Dec 10, 2025
UX and insight leaders today are caught between two contradictory expectations: deliver deeper, more continuous understanding of users, while operating with limited time, budget, or team capacity. Many teams are one researcher supporting five or more product squads. Some have no researchers at all.
And yet the demand doesn’t shrink. Product owners, designers, marketing leads—they all want faster answers about user needs, behavior, and friction points. What used to be a dedicated research cycle is now a Slack thread: “Hey, do we have any data on this?”
In this environment, scalable insight isn’t a luxury, it’s a survival tool.
That’s where AI panels come in.
Why AI Panels Matter for UX Teams
AI panels simulate the behavior, decision-making logic, and emotional reactions of specific user types. They are not personas. They are not chatbots. They are structured, behaviorally grounded user models that can be queried instantly.

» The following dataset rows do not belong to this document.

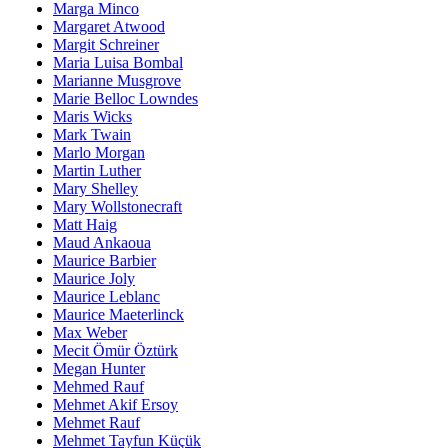
Marga Minco
Margaret Atwood
Margit Schreiner
Maria Luisa Bombal
Marianne Musgrove
Marie Belloc Lowndes
Maris Wicks
Mark Twain
Marlo Morgan
Martin Luther
Mary Shelley
Mary Wollstonecraft
Matt Haig
Maud Ankaoua
Maurice Barbier
Maurice Joly
Maurice Leblanc
Maurice Maeterlinck
Max Weber
Mecit Ömür Öztürk
Megan Hunter
Mehmed Rauf
Mehmet Akif Ersoy
Mehmet Rauf
Mehmet Tayfun Küçük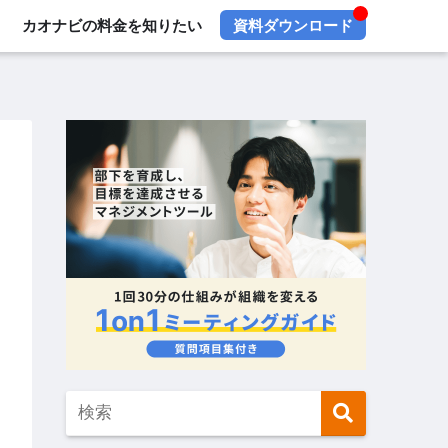
カオナビの料金を知りたい
資料ダウンロード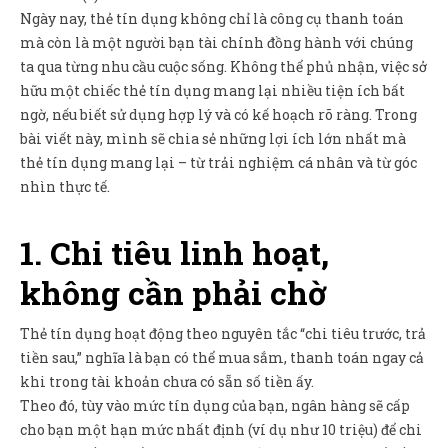
Sản Phẩm
Ngày nay, thẻ tín dụng không chỉ là công cụ thanh toán
mà còn là một người bạn tài chính đồng hành với chúng
Giúp đỡ
ta qua từng nhu cầu cuộc sống. Không thể phủ nhận, việc sở
Liên hệ
hữu một chiếc thẻ tín dụng mang lại nhiều tiện ích bất
ngờ, nếu biết sử dụng hợp lý và có kế hoạch rõ ràng. Trong
bài viết này, mình sẽ chia sẻ những lợi ích lớn nhất mà
thẻ tín dụng mang lại – từ trải nghiệm cá nhân và từ góc
nhìn thực tế.
1. Chi tiêu linh hoạt,
không cần phải chờ
Thẻ tín dụng hoạt động theo nguyên tắc “chi tiêu trước, trả
tiền sau,” nghĩa là bạn có thể mua sắm, thanh toán ngay cả
khi trong tài khoản chưa có sẵn số tiền ấy.
Theo đó, tùy vào mức tín dụng của bạn, ngân hàng sẽ cấp
cho bạn một hạn mức nhất định (ví dụ như 10 triệu) để chi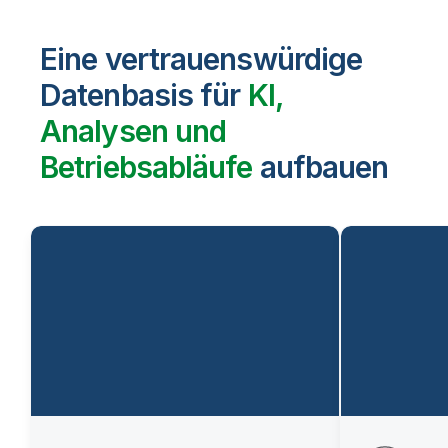
Eine vertrauenswürdige
Datenbasis für
KI,
Analysen und
Betriebsabläufe
aufbauen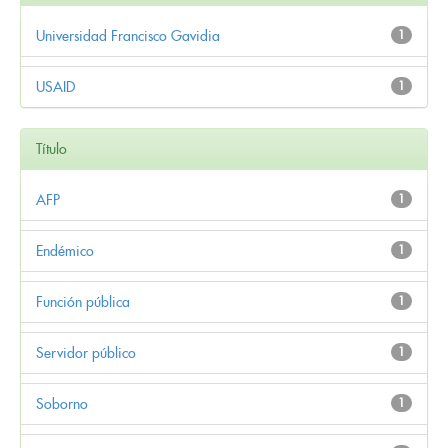
Universidad Francisco Gavidia
1
USAID
1
Título
AFP
1
Endémico
1
Función pública
1
Servidor público
1
Soborno
1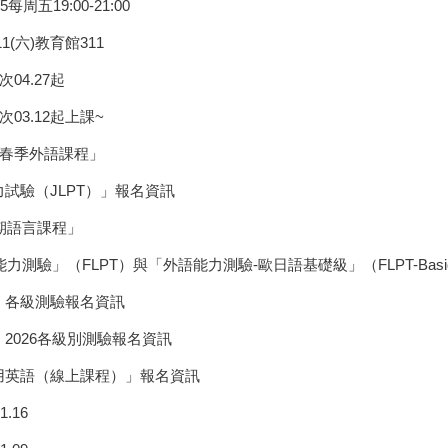
周五19:00-21:00
(六)教育館311
4.27起
3.12起上課~
年春季外語課程」
試驗（JLPT）」報名資訊
期語言課程」
測驗」（FLPT）與「外語能力測驗-歐日語基礎級」（FLPT-Bas
」各級測驗報名資訊
2026各級別測驗報名資訊
用英語（線上課程）」報名資訊
.16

For UX researchers, this changes the game in three ways:
Faster Early-Stage Discovery
No more delaying ideation until you have time to recruit. AI panels let you pressure-test ideas with behaviorally rich segments in real time.Democratized Asking, Centralized Standards
Non-researchers can ask smart questions without bypassing UX, because the logic model stays controlled, explainable, and aligned to shared segments.Scalable Simulation for Edge Cases
Want to explore friction for a low-trust, neurodiverse, or mobile-only segment? AI panels make this accessible without relying on anecdotal extrapolation.
Real-World Examples
A UX lead in a financial services team uses Lakmoos to simulate onboarding flows for digitally hesitant older adults, without needing a separate qual study.

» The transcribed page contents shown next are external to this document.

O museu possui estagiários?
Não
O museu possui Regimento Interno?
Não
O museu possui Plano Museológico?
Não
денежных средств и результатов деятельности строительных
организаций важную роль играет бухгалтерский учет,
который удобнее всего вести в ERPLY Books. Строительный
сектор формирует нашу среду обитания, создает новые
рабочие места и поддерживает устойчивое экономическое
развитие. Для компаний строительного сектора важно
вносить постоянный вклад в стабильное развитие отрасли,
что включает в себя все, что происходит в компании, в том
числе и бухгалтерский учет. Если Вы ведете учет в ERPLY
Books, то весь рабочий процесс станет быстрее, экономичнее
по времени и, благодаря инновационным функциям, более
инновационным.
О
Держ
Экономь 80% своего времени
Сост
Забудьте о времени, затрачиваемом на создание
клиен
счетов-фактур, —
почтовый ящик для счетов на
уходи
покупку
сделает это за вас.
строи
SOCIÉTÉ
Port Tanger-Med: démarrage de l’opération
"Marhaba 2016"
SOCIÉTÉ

A solo researcher at a B2B SaaS company uses AI panels to model objections for mid-funnel conversion, across four buyer mindsets.

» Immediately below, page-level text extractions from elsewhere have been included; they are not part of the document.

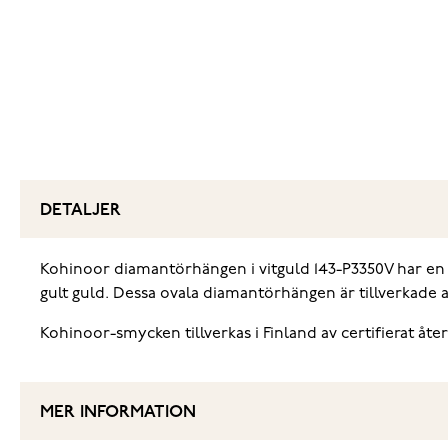
DETALJER
Kohinoor diamantörhängen i vitguld 143-P3350V har en lyx
gult guld. Dessa ovala diamantörhängen är tillverkade a
Kohinoor-smycken tillverkas i Finland av certifierat åte
MER INFORMATION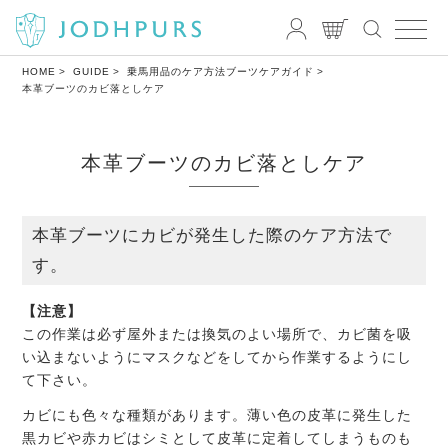
HOME
GUIDE
乗馬用品のケア方法
ブーツケアガイド
本革ブーツのカビ落としケア
本革ブーツのカビ落としケア
本革ブーツにカビが発生した際のケア方法で
す。
【注意】
この作業は必ず屋外または換気のよい場所で、カビ菌を吸
い込まないようにマスクなどをしてから作業するようにし
て下さい。
カビにも色々な種類があります。薄い色の皮革に発生した
黒カビや赤カビはシミとして皮革に定着してしまうものも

A cross-functional team pressure-tests UI copy with skeptical, privacy-conscious users ahead of a new data permission interface.
These aren’t hypotheticals. They’re how under-resourced teams keep discovery alive, even when bandwidth disappears. → Get inspiration from our clients Volkswagen Group and Raiffeisenbank.
AI panels are:
Logic-based, behaviorally anchored simulations of human responses
Accessible across teams without diluting UX standards
Built to answer specific product and design questions at speed
AI panels are not:
Chat-GPT chatbots trained on internet content
Replacements for in-depth qual when emotional nuance is critical
Static personas that go stale after one sprint
The goal isn’t to replace research. It’s to restore research capacity, without the bottlenecks.

Start Without Losing Control
If you’re a UX or research lead, you don’t need to “roll out AI” overnight. You can begin by:
Identifying 2–3 moments per sprint where teams usually guess instead of test
Running AI panel tests yourself, then sharing the logic + results
Inviting one product partner to try it with a fixed behavioral segment
Using the maturity model to identify where your org is in insight fluency
You stay in control of logic, interpretation, and learning. The system just makes it scalable.
AI panels give UX leaders a new kind of leverage: not more people, but more repeatable capacity. They enable what most teams desperately need, a way to bring users back into the process without burning out the research function.
The question isn’t whether synthetic respondents can replace good research. The question is: can your team keep up without them?